Sin dalle prime udienze mi sono convinto che il processo fosse solo indiziario, ma dopo avere ascoltato le testimonianze dei pentiti prima e di Massimo Ciancimino nelle ultime udienze, sono arrivato alla conclusione che il processo da indiziario si era trasformato in “pregiudiziario” fondato cioè solo sul pregiudizio che il prof. Mercadante era mafioso solo perché parente di un mafioso. Ma, come tutti sappiamo, la corte, in primo grado, lo ha condannato a 10 anni ed 8 mesi di reclusione con una serie infinita di pene accessorie altrettanto gravi e pesanti. Il processo di secondo grado è iniziato l'11 ottobre del 2010 e dopo altre sei udienze, si è concluso il 21 febbraio u.s., alle ore 20, 35 con l'assoluzione ricorrendo alla formula “perché il fatto non sussiste e ne ordina l'immediata scarcerazione”.
Tutti quelli che abbiamo a cuore le sorti del professore abbiamo gioito, l'opinione pubblica invece è rimasta perplessa non comprendendo come mai due Corti dello stesso palazzo di Giustizia possano avere emesso due sentenze così discordanti. La risposta a tali interrogativi l'aveva già data a suo tempo B. Brecht quando ha raccontato la storia del mugnaio di Posdam che si era battuto con tutte le sue forze per evitare l'esproprio del suo mulino arrivando al cospetto del re di Prussia Federico il grande e, dopo avere esposto il suo caso, esclamato: “Ci sarà pure un giudice a Berlino, disposto a darmi
giustizia!” ed ottenendola dal sovrano per la sua perseveranza.
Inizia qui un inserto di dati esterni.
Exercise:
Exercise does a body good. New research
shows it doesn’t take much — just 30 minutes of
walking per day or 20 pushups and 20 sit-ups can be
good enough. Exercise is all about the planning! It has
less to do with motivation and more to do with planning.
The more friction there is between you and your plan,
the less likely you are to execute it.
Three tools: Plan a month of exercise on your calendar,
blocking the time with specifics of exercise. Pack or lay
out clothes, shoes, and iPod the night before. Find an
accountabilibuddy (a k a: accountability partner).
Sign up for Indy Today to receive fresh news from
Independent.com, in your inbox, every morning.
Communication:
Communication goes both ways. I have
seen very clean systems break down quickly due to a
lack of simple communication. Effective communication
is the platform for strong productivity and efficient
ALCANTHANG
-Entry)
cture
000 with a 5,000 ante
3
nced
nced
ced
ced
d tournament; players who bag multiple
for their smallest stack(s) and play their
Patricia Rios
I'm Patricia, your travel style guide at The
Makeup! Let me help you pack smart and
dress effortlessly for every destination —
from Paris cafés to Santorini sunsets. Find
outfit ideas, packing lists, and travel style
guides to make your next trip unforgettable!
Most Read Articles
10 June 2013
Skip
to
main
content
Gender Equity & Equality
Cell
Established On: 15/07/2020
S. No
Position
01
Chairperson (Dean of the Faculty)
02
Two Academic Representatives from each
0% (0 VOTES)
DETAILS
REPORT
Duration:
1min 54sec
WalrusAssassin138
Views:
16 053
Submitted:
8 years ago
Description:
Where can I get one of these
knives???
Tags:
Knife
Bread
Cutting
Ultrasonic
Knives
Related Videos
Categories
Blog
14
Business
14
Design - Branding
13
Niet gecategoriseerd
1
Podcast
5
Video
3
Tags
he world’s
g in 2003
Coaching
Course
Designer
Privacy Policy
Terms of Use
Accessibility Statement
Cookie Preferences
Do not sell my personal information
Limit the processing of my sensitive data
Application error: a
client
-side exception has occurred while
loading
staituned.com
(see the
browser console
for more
Il prof. Giovanni Mercadante si è sempre proclamato innocente, malgrado il massacro a cui è stato sottoposto: mediatico, dei secondini, della pubblica accusa e dei suoi detrattori. La vita sua e della sua famiglia è stata rivoltata come un calzino, la situazione finanziaria sua e della famiglia passata ai raggi X, le vicende personali e familiari date in pasto ai mass media, gli affetti, i quarant'anni di matrimonio messi sotto la lente di ingrandimento, trattato in carcere come un comune delinquente, non informato per tempo quando il figlio piccolo rischiò la vita ritrovandosi in coma, trattato senza riguardo alcuno, umiliato e deriso, offeso nella sua dignità di uomo, padre e medico esemplare, distrutto moralmente, fisicamente e finanziariamente, portandolo a rischio suicidio per non potere sopportare, da innocente, accuse così infamanti. Ma perché è stato assolto? Semplicemente perché tutte queste accuse, demolite una
per una dai fatti, dai documenti e dai testimoni in aula, sono state tenute nella giusta considerazione dalla Corte di Appello che ha dato alle accuse il loro giusto valore, cioè che erano solo indizi non suffragati da uno straccio di prove, documenti, testimoni, o registrazioni in cui era registrata la voce del professore. La grande fortuna del dottor Mercadante è stata quella di avere trovato dei giudici coscienziosi che hanno letto le carte, ascoltato gli avvocati, verificato il riscontro tra gli indizi e le prove ed emesso una sentenza “GIUSTA”. Sono convinto inoltre che la Corte di Cassazione confermerà questa sentenza anche se io personalmente sarei felice se l'assoluzione avvenisse con formula piena “per non avere commesso il fatto”.